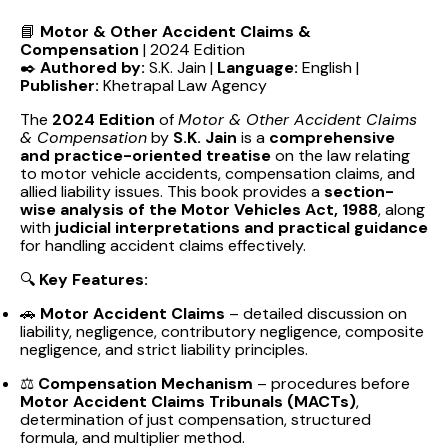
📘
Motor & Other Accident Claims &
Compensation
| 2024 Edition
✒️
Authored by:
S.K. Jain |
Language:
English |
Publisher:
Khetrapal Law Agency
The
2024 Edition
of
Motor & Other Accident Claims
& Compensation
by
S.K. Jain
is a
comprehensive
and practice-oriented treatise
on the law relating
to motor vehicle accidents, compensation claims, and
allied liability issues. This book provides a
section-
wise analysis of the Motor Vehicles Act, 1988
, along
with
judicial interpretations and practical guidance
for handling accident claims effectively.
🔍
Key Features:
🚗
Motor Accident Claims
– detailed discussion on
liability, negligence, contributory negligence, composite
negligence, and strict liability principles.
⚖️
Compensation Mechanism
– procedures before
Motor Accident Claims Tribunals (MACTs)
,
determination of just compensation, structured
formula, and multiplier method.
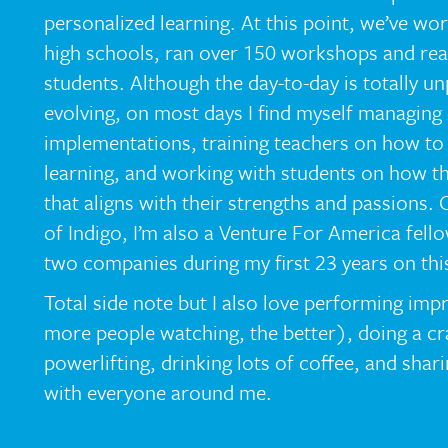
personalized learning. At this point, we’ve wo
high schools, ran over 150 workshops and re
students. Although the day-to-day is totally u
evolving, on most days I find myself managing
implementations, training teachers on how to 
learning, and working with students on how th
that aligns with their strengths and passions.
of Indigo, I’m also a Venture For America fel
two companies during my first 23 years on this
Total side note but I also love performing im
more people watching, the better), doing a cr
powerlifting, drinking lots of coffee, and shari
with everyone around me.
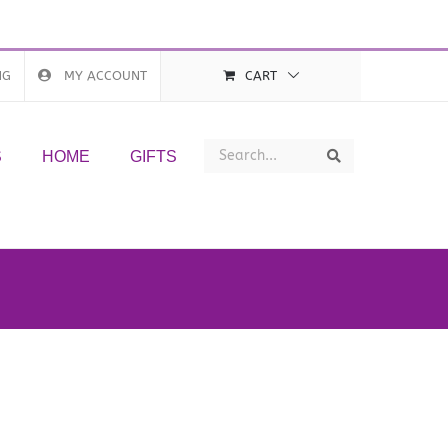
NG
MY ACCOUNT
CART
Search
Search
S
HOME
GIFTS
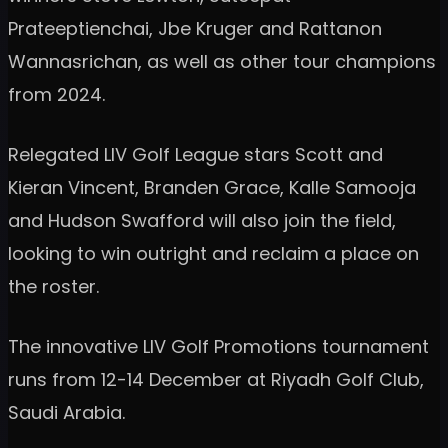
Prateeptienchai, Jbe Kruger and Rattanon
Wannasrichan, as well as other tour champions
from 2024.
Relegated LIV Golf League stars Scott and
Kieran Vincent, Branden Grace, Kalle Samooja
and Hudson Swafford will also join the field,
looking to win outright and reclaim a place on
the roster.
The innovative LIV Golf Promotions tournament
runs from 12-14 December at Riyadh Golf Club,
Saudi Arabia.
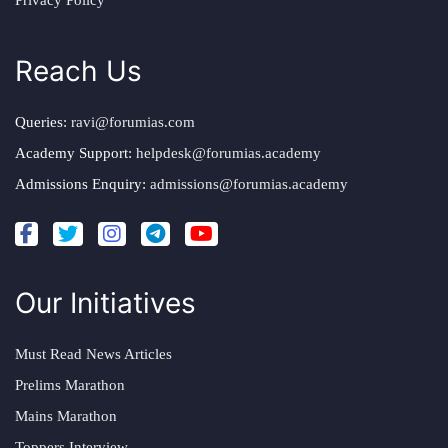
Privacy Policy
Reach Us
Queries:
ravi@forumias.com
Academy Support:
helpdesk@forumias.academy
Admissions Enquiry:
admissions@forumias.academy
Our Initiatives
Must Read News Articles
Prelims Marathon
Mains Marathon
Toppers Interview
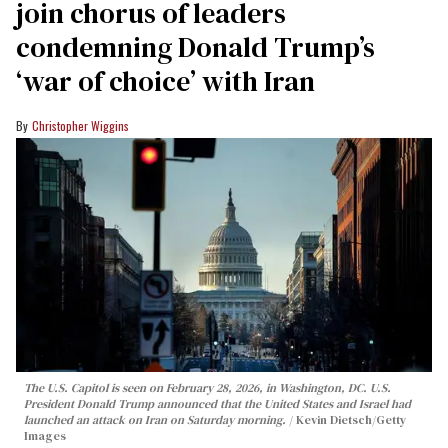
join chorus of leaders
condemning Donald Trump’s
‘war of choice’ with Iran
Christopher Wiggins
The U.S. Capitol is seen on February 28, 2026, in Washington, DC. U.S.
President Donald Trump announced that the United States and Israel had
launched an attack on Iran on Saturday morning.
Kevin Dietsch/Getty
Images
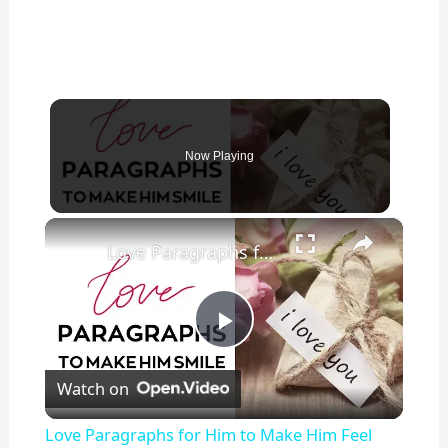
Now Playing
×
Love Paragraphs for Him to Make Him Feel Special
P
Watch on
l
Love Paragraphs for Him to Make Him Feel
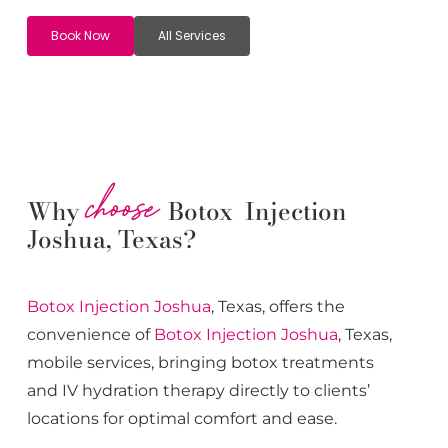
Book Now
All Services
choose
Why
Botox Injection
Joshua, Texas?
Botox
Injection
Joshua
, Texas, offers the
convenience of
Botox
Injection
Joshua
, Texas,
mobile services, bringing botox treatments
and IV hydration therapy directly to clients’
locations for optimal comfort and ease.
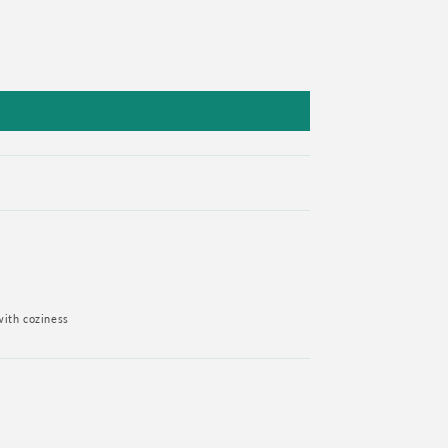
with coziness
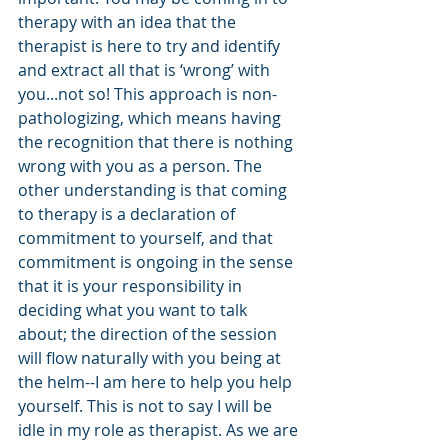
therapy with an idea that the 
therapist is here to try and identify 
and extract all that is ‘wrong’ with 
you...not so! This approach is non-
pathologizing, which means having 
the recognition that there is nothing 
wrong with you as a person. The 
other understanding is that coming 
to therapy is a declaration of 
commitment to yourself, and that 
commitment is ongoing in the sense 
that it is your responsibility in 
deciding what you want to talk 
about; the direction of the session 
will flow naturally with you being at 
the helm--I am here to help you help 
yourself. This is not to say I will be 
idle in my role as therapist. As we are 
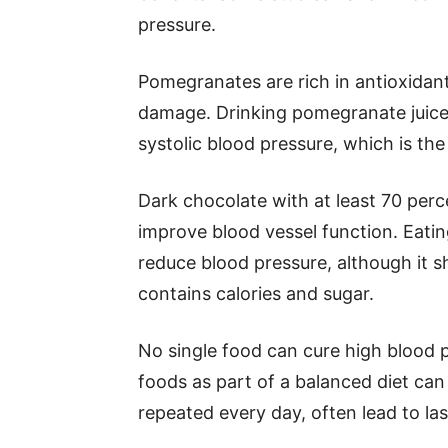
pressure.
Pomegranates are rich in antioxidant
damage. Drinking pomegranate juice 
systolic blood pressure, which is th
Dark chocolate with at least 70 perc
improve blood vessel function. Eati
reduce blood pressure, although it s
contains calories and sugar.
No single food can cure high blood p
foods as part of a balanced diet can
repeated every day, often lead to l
+++
• _THE TASK_: From the entries, report every line in which the string "blood" occurs.

• _WRITTEN SOLUTION_:
systolic blood pressure, which is th
improve blood vessel function. Eati
reduce blood pressure, although it s
No single food can cure high blood p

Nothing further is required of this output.